The good news is that, despite their combined efforts, this lot could only come up with a movie that takes up 78 minutes of screen time (unless you sit through the ending credits, which I can’t imagine). The bad news is the astonishing amount of stupidity and offensiveness they were able to cram into that time.
Most of the film is an array of stock gags centering around the bewhiskered concept that fathers are pathologically inept at dealing with babies. Of course, we all know that changing a diaper or opening a bottle of baby powder is akin to rocket science where clueless-boob dads are concerned. Good Lord, we ought to know that by now, since Hollywood has been peddling this load of clams ever since Biograph started cranking out one-reel movies around 1908. And not much has changed in the intervening years, except that now it’s acceptable to depict dumb ol’ dad getting a face full of baby urine. Whether or not this indicates how far civilization has progressed in 90-odd years is a personal call.
All this knee-slapping cleverness to one side, there’s more plot here than you can shake a stick at. Eddie Griffin (The New Guy), Anthony Anderson (Barbershop) and Michael Imperioli (TV’s The Sopranos) play three card-carrying losers: Lonnie, G, and Dominic. Lonnie (Griffin) is a classic nerd whose goal in life is to be an inventor — and what binds him to the other two (apart from the script) is anybody’s guess. G (Anderson) works in a convenience store/fast-food emporium belonging to his girlfriend’s father, but spends most of his time trying to be a prizefighter. Dominic (Imperioli) is some kind of fringe record producer trying to turn a pair of white rappers (Jason and Randy Sklar, TV’s Late Friday) into hip-hop stars (didn’t Taye Diggs do this last year in Brown Sugar?). The boys are so unsuccessful that they’ve been living with — and off — one of their uncles (a slumming John Amos).
Since these jokers do everything together, I suppose it’s only reasonable that they’d all three impregnate their respective girlfriends (or quick fling in Dominic’s case) on the same night (there’s an ocean of subtext here for anyone who wants to wade through it) and have babies on the same day. It’s here that the plot and its various subplots really kick in. I’m not sure that there has ever been a movie in the entire history of film that has so much plot and yet feels so completely plotless, though I suspect that’s merely the result of the overfamiliarity of every aspect of what happens here.

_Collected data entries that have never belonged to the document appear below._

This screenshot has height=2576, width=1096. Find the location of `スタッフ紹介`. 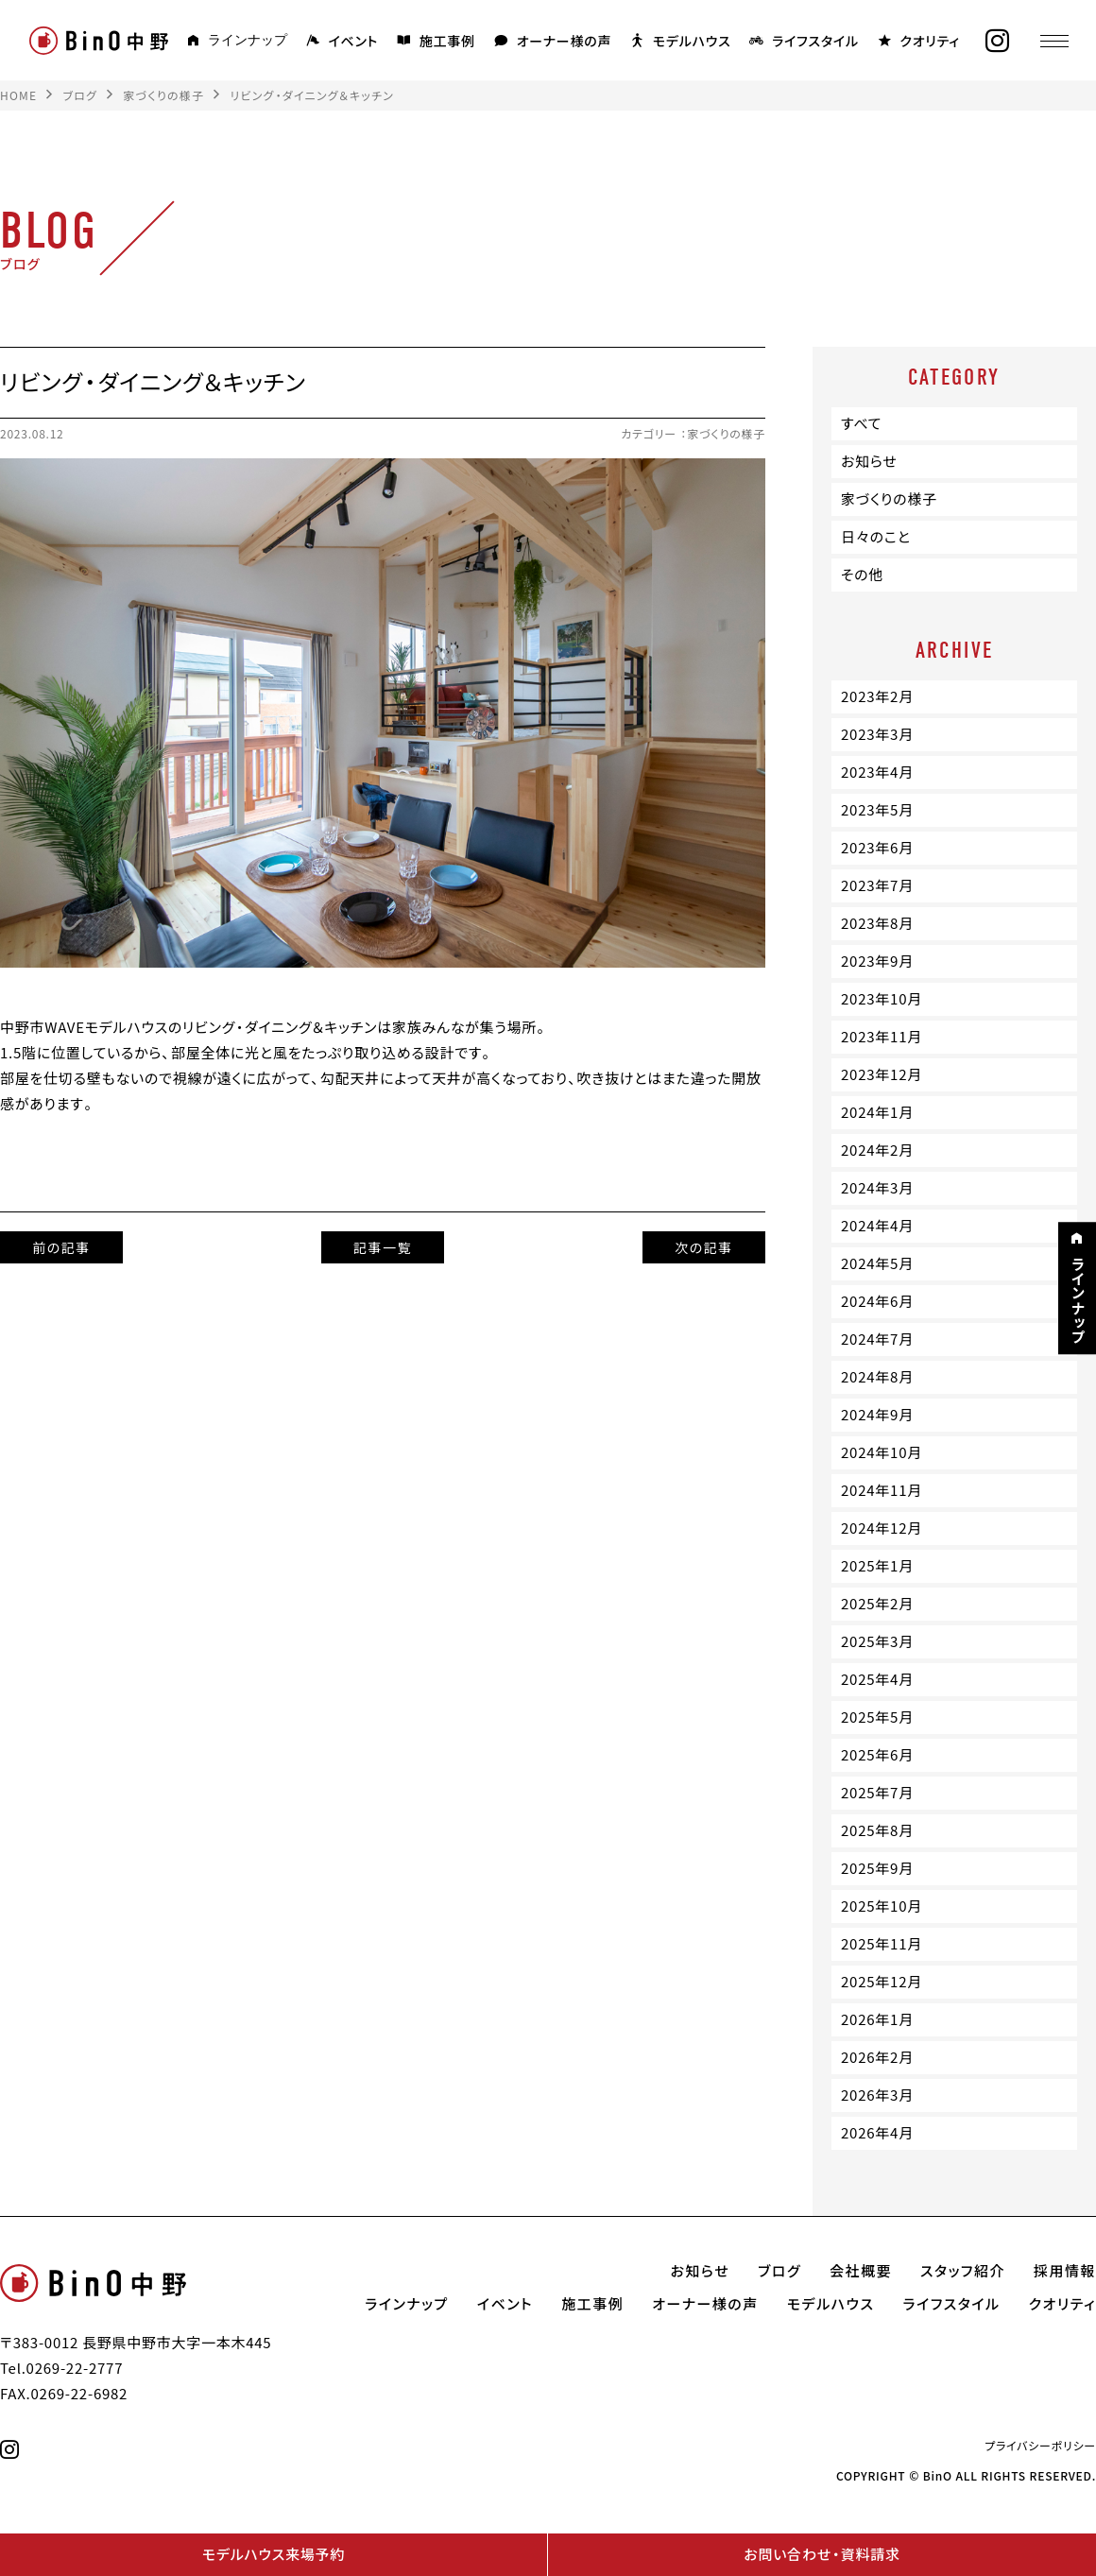 スタッフ紹介 is located at coordinates (962, 2270).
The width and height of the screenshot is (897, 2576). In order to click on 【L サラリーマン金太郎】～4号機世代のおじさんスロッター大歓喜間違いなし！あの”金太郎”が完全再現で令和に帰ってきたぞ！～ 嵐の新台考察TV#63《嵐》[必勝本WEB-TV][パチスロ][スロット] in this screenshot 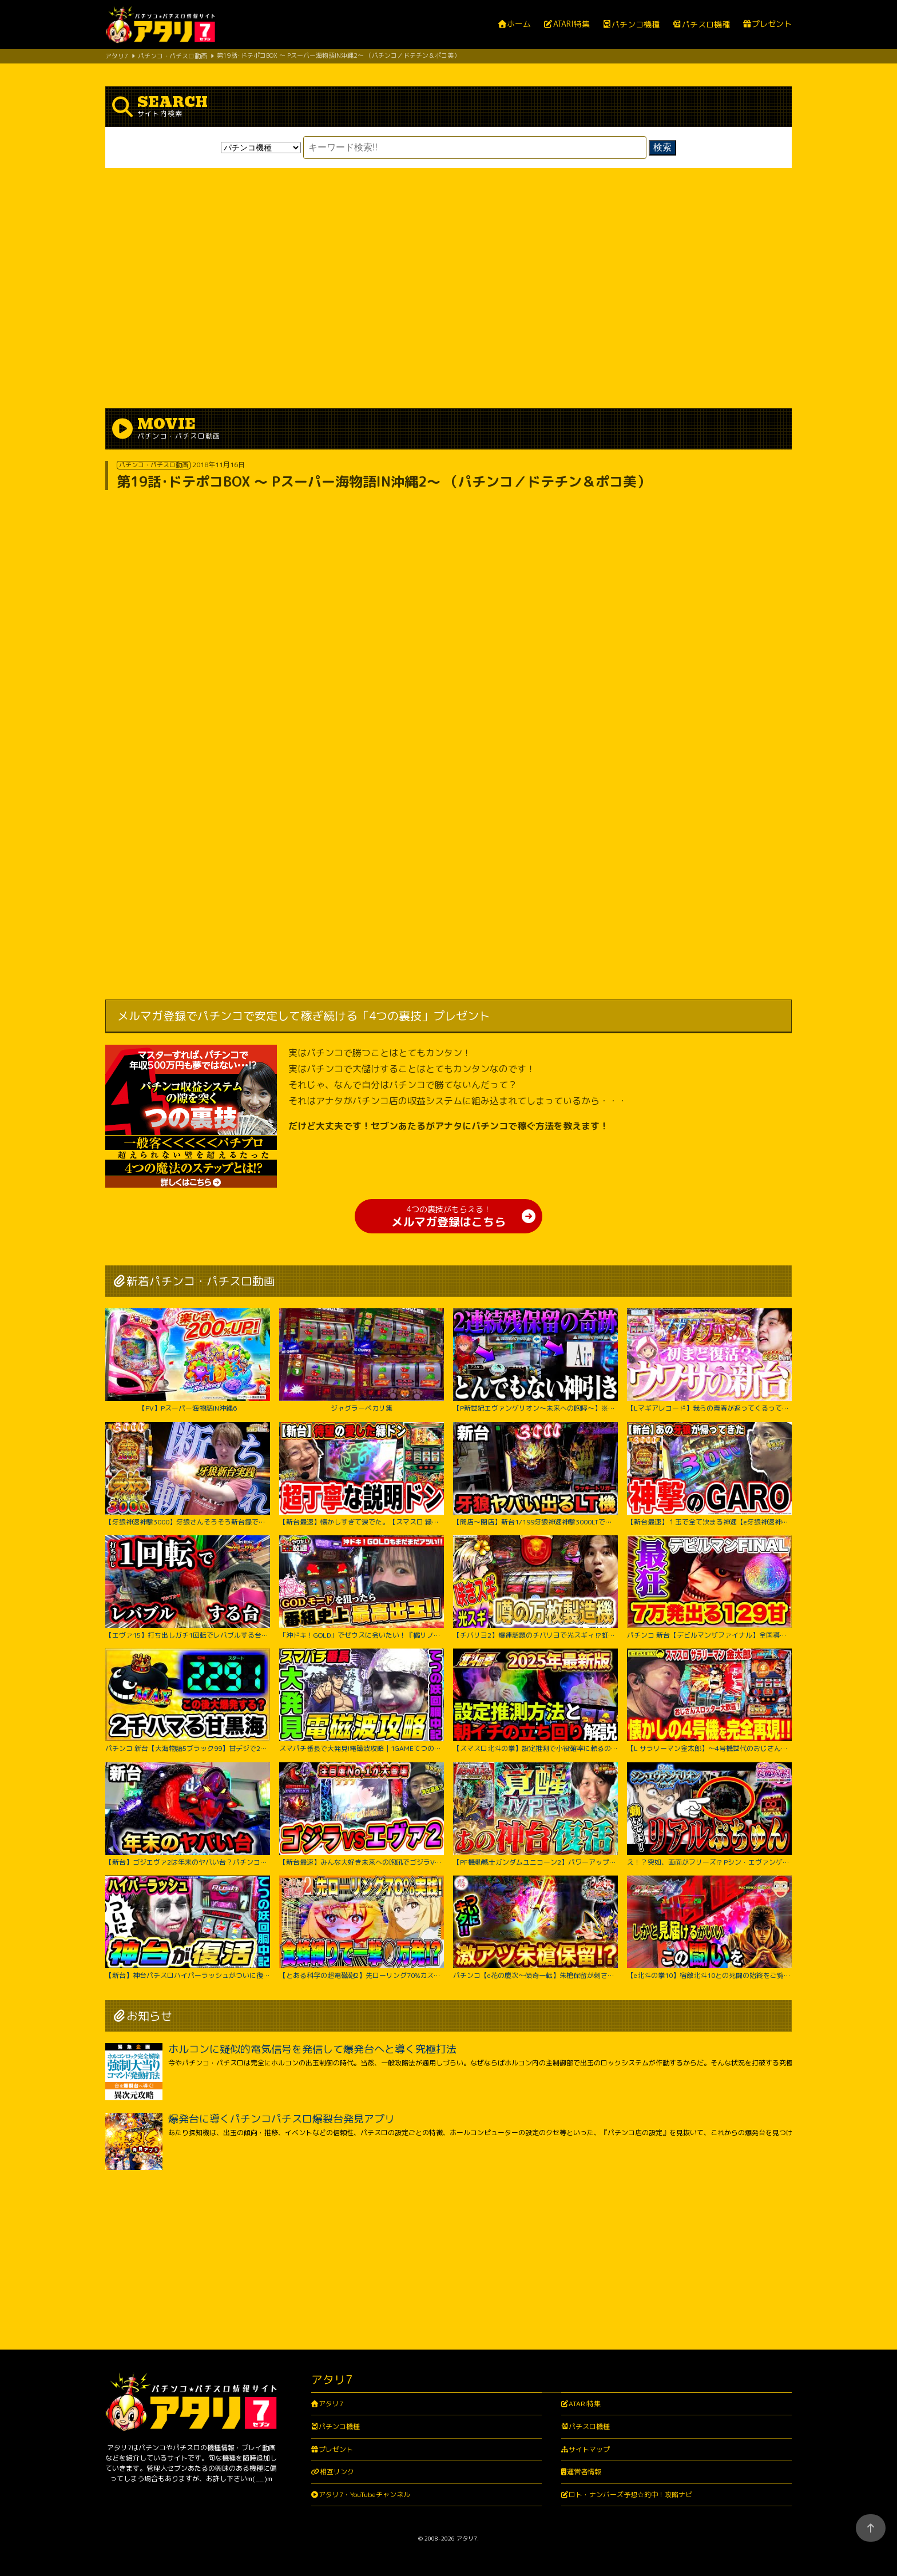 , I will do `click(709, 1701)`. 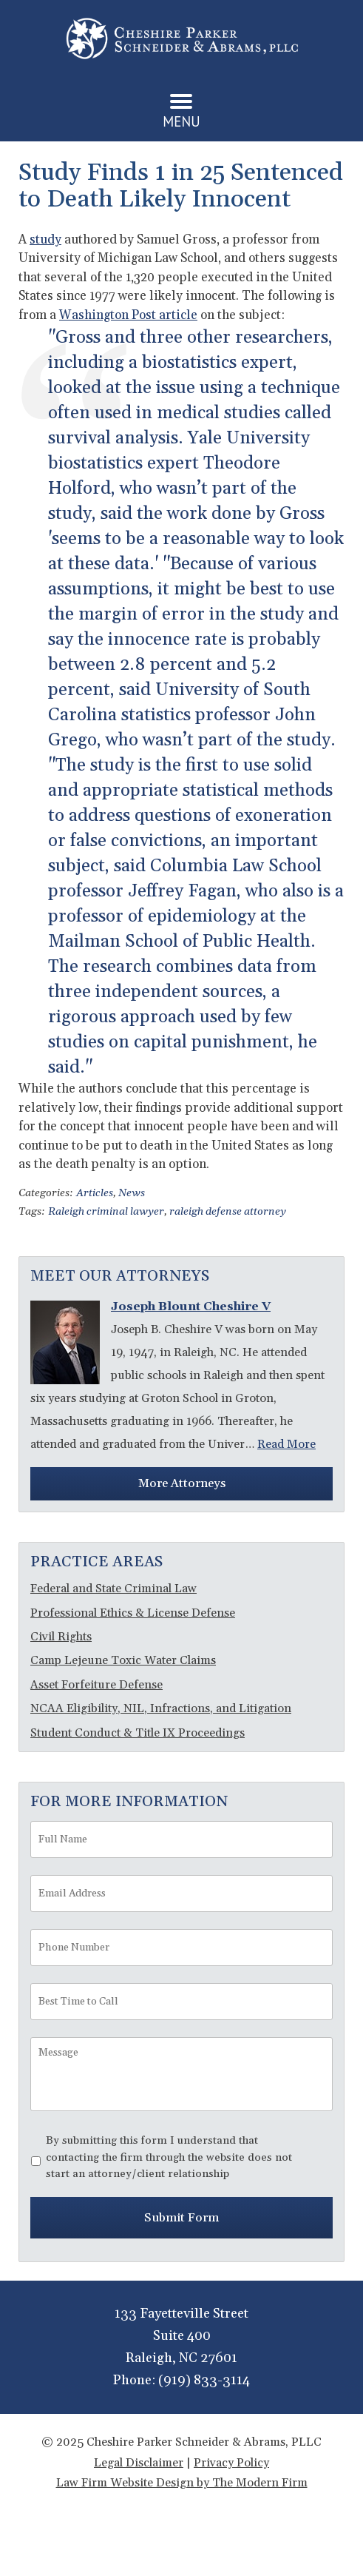 This screenshot has height=2576, width=363. I want to click on raleigh defense attorney, so click(227, 1211).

It doesn’t help that all of the story is an excuse for a witless barrage of gags, most of which center on the bodily functions of babies or the racial humor we’re meant to find in Asian characters being given names like “Ding Long” and “Grandpa Bling Bling.” Actually, Grandpa Bling Bling provides the movie with one of its few solid laughs when ex-con No Good (Method Man) is invited to dinner with the Asian family and remarks, “This is the first time I’ve had dinner in two years and didn’t have to worry about being shanked,” only to have Grandpa mutter, “Don’t be so sure.”
There’s also an amusing bit where Dominic’s rappers sign a contract with a bad-ass gangsta record executive (“Tiny” Lister) where the contract merely consists of “Don’t f**k with me.” These things, however, are pretty much lost in a sea of trite, offensive or downright peculiar gags.
High on the offense-o-meter (apart from the standard, unfunny make-fun-of-Asians rubbish) is the plot development where all Dominic needs to do to win back the affections of his one-night-stand lesbian conquest is to evidence more interest in his baby, thereby apparently turning her straight.
And for downright peculiar and offensive, there’s the frankly creepy business of the talking babies — complete with obviously adult mouths superimposed on their faces. This looked bad in the trailer (“Kiss her fool!”), but is much worse in the film, where it includes the female baby indulging in lewd, Gene Simmons-esque tongue action, and talking about how “fine” her mother’s “chocolate-milk sacks” (I didn’t write it!) are.
Well, when one of the writers is nicknamed “Coke,” I guess you have to expect that. But that still doesn’t mean you need to be subjected to it.